- Exercise aim: Scan the entries below. Return every line that includes "nebo".

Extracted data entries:
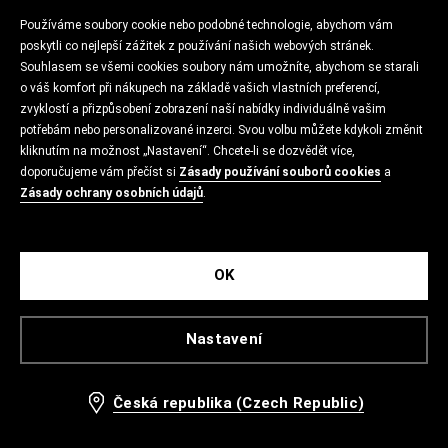
Používáme soubory cookie nebo podobné technologie, abychom vám
poskytli co nejlepší zážitek z používání našich webových stránek.
Souhlasem se všemi cookies soubory nám umožníte, abychom se starali
o váš komfort při nákupech na základě vašich vlastních preferencí,
zvyklostí a přizpůsobení zobrazení naší nabídky individuálně vašim
potřebám nebo personalizované inzerci. Svou volbu můžete kdykoli změnit
kliknutím na možnost „Nastavení“. Chcete-li se dozvědět více,
doporučujeme vám přečíst si
Zásady používání souborů cookies
a
Zásady ochrany osobních údajů
.
OK
Nastavení
Česká republika (Czech Republic)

- Answer space:
Používáme soubory cookie nebo podobné technologie, abychom vám
potřebám nebo personalizované inzerci. Svou volbu můžete kdykoli změnit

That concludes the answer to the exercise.